Task brief:
Select the lines of the records containing the word "acre" and list them.

○ ○ ○

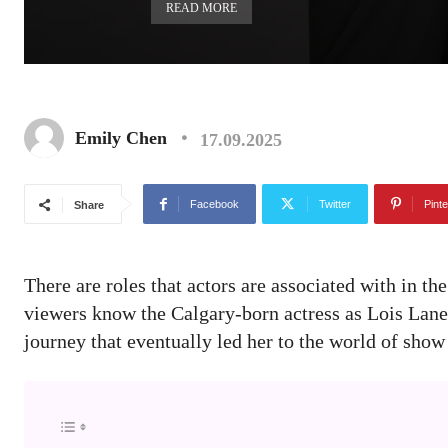
READ MORE
Emily Chen
17.09.2025
Facebook
Twitter
Pinte
Share
There are roles that actors are associated with in the
viewers know the Calgary-born actress as Lois Lan
journey that eventually led her to the world of show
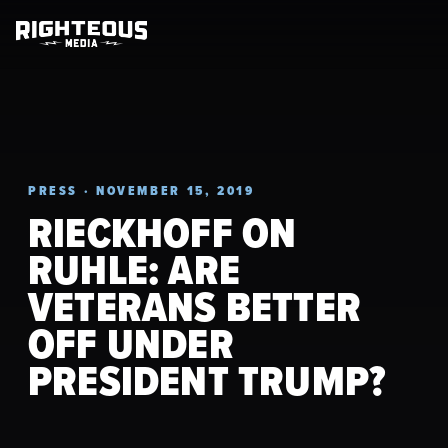
PRESS · NOVEMBER 15, 2019
RIECKHOFF ON
RUHLE: ARE
VETERANS BETTER
OFF UNDER
PRESIDENT TRUMP?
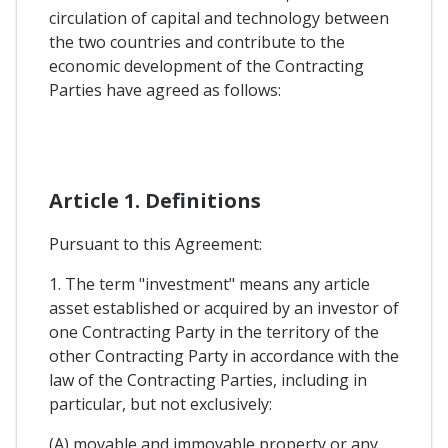
circulation of capital and technology between
the two countries and contribute to the
economic development of the Contracting
Parties have agreed as follows:
Article 1. Definitions
Pursuant to this Agreement:
1. The term "investment" means any article
asset established or acquired by an investor of
one Contracting Party in the territory of the
other Contracting Party in accordance with the
law of the Contracting Parties, including in
particular, but not exclusively:
(A) movable and immovable property or any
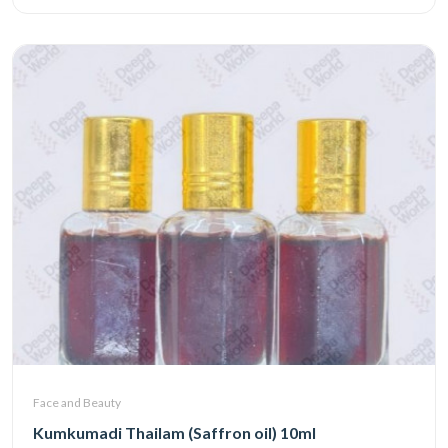
Face and Beauty
Kumkumadi Thailam (Saffron oil) 10ml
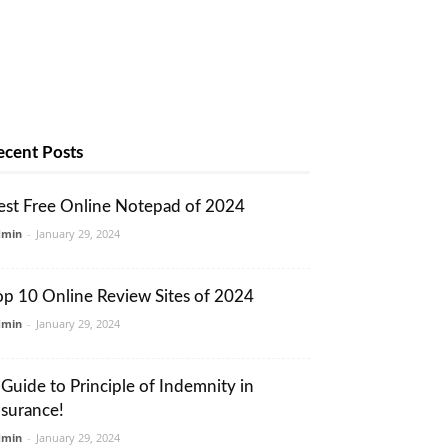
ecent Posts
est Free Online Notepad of 2024
dmin
-
January 29, 2024
op 10 Online Review Sites of 2024
dmin
-
January 29, 2024
 Guide to Principle of Indemnity in
nsurance!
dmin
-
January 29, 2024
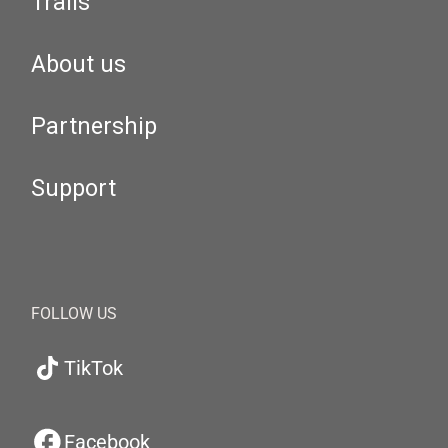
Trails
About us
Partnership
Support
FOLLOW US
TikTok
Facebook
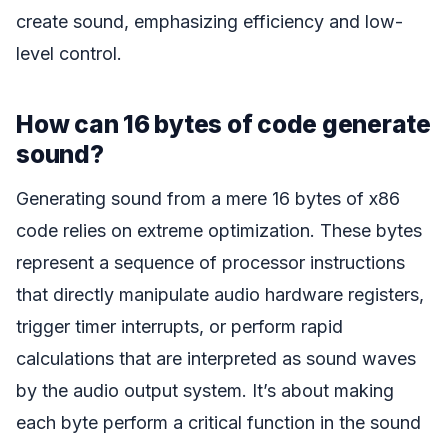
create sound, emphasizing efficiency and low-
level control.
How can 16 bytes of code generate
sound?
Generating sound from a mere 16 bytes of x86
code relies on extreme optimization. These bytes
represent a sequence of processor instructions
that directly manipulate audio hardware registers,
trigger timer interrupts, or perform rapid
calculations that are interpreted as sound waves
by the audio output system. It’s about making
each byte perform a critical function in the sound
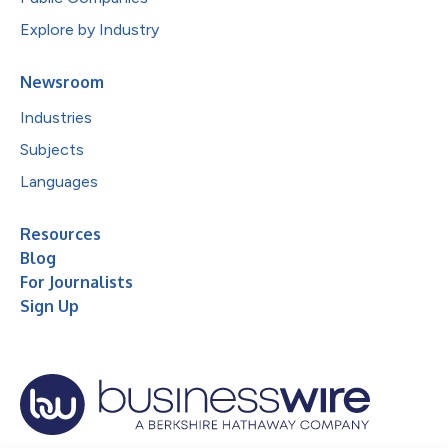
Explore by Industry
Newsroom
Industries
Subjects
Languages
Resources
Blog
For Journalists
Sign Up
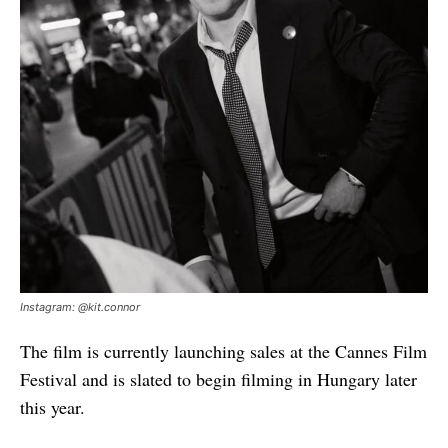
Instagram: @kit.connor
The film is currently launching sales at the Cannes Film
Festival and is slated to begin filming in Hungary later
this year.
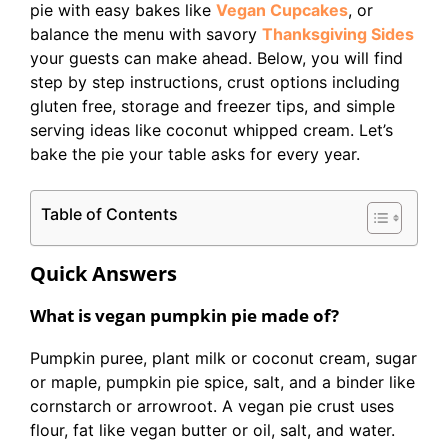
pie with easy bakes like
Vegan Cupcakes
, or
balance the menu with savory
Thanksgiving Sides
your guests can make ahead. Below, you will find
step by step instructions, crust options including
gluten free, storage and freezer tips, and simple
serving ideas like coconut whipped cream. Let’s
bake the pie your table asks for every year.
Table of Contents
Quick Answers
What is vegan pumpkin pie made of?
Pumpkin puree, plant milk or coconut cream, sugar
or maple, pumpkin pie spice, salt, and a binder like
cornstarch or arrowroot. A vegan pie crust uses
flour, fat like vegan butter or oil, salt, and water.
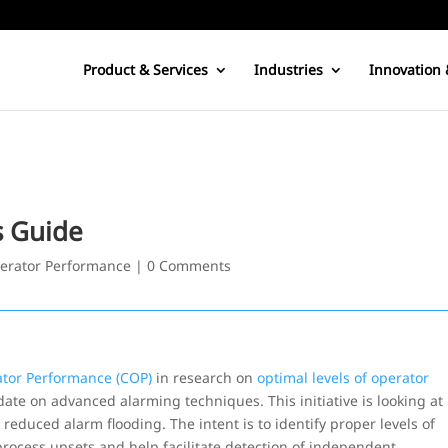
Product & Services
Industries
Innovation 
s Guide
erator Performance
|
0 Comments
ator Performance (COP)
in research on
optimal levels of operator
date on advanced alarming techniques. This initiative is looking at
uced alarm flooding. The intent is to identify proper levels of
rocess upsets and help facilitate detection of independent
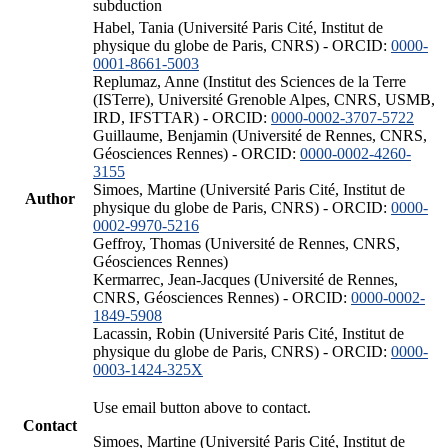
subduction
Habel, Tania (Université Paris Cité, Institut de
physique du globe de Paris, CNRS) - ORCID:
0000-
0001-8661-5003
Replumaz, Anne (Institut des Sciences de la Terre
(ISTerre), Université Grenoble Alpes, CNRS, USMB,
IRD, IFSTTAR) - ORCID:
0000-0002-3707-5722
Guillaume, Benjamin (Université de Rennes, CNRS,
Géosciences Rennes) - ORCID:
0000-0002-4260-
3155
Simoes, Martine (Université Paris Cité, Institut de
Author
physique du globe de Paris, CNRS) - ORCID:
0000-
0002-9970-5216
Geffroy, Thomas (Université de Rennes, CNRS,
Géosciences Rennes)
Kermarrec, Jean-Jacques (Université de Rennes,
CNRS, Géosciences Rennes) - ORCID:
0000-0002-
1849-5908
Lacassin, Robin (Université Paris Cité, Institut de
physique du globe de Paris, CNRS) - ORCID:
0000-
0003-1424-325X
Use email button above to contact.
Contact
Simoes, Martine (Université Paris Cité, Institut de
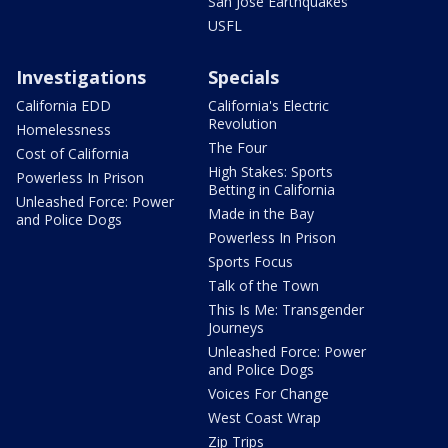
San Jose Earthquakes
USFL
Investigations
Specials
California EDD
California's Electric
Revolution
Homelessness
The Four
Cost of California
High Stakes: Sports
Powerless In Prison
Betting in California
Unleashed Force: Power
Made in the Bay
and Police Dogs
Powerless In Prison
Sports Focus
Talk of the Town
This Is Me: Transgender
Journeys
Unleashed Force: Power
and Police Dogs
Voices For Change
West Coast Wrap
Zip Trips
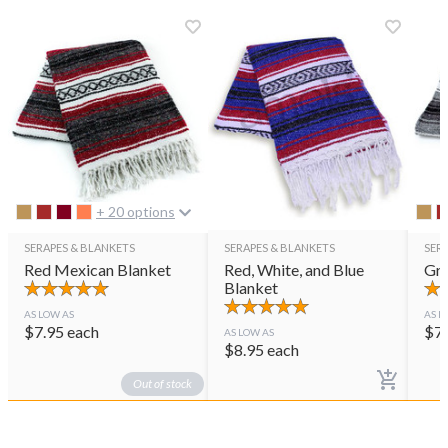
+ 20 options
SERAPES & BLANKETS
SERAPES & BLANKETS
SER
Red Mexican Blanket
Red, White, and Blue
Gra
Blanket
AS LOW AS
AS L
$
7.95
each
$
7
AS LOW AS
$
8.95
each
Out of stock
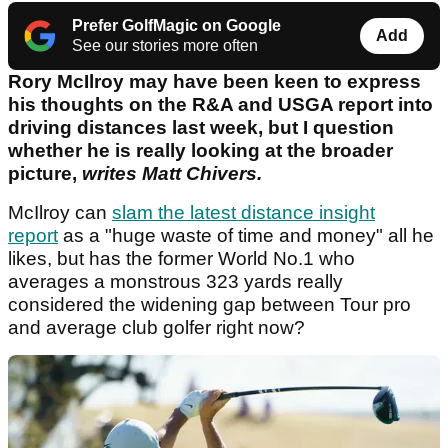
Prefer GolfMagic on Google
Add
See our stories more often
Rory McIlroy may have been keen to express
his thoughts on the R&A and USGA report into
driving distances last week, but I question
whether he is really looking at the broader
picture,
writes Matt Chivers.
McIlroy can
slam the latest distance insight
report
as a "huge waste of time and money" all he
likes, but has the former World No.1 who
averages a monstrous 323 yards really
considered the widening gap between Tour pro
and average club golfer right now?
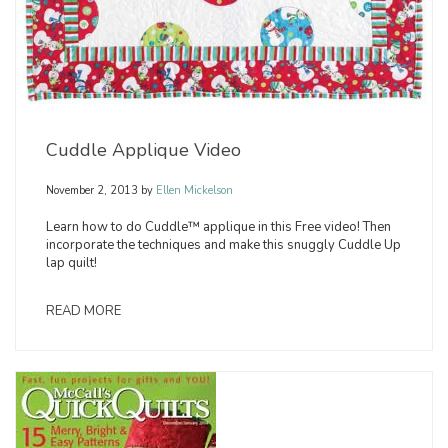
Cuddle Applique Video
November 2, 2013
by
Ellen Mickelson
Learn how to do Cuddle™ applique in this Free video! Then
incorporate the techniques and make this snuggly Cuddle Up
lap quilt!
READ MORE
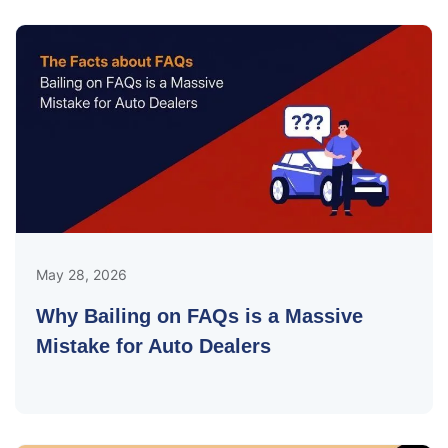
May 28, 2026
Why Bailing on FAQs is a Massive
Mistake for Auto Dealers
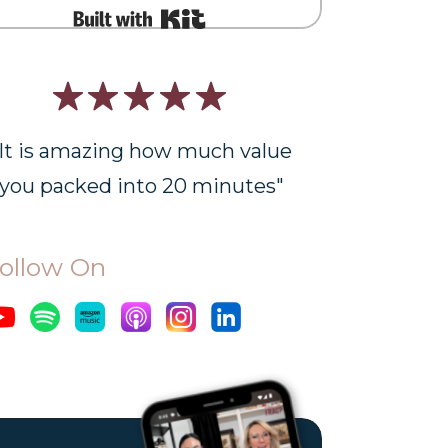
Built with Kit
"It is amazing how much value
you packed into 20 minutes"
ollow On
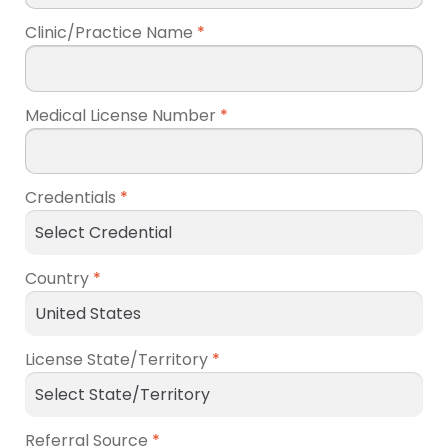
Clinic/Practice Name
*
Medical License Number
*
Credentials
*
Country
*
License State/Territory
*
Referral Source
*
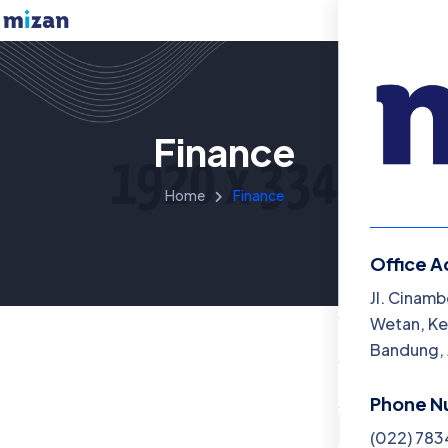
Finance
Home
Finance
Office A
Menu
Jl. Cinamb
Wetan, Ke
Beranda
Bandung, 
Katalog B
Phone N
Artikel
(022) 78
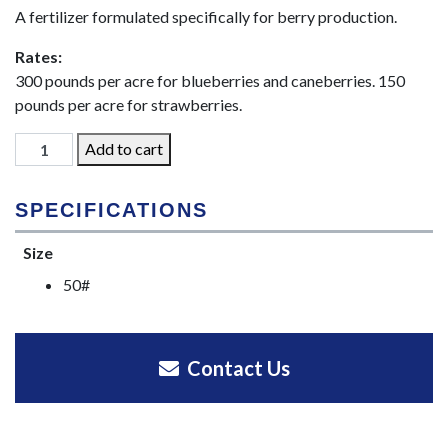
A fertilizer formulated specifically for berry production.
Rates:
300 pounds per acre for blueberries and caneberries. 150
pounds per acre for strawberries.
St.
Add to cart
Paul
Brand
SPECIFICATIONS
Berry
Blend
Size
21-
50#
11-
11-
7
quantity
Contact Us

○ ○ ○

Response to this task:
300 pounds per acre for blueberries and caneberries. 150
pounds per acre for strawberries.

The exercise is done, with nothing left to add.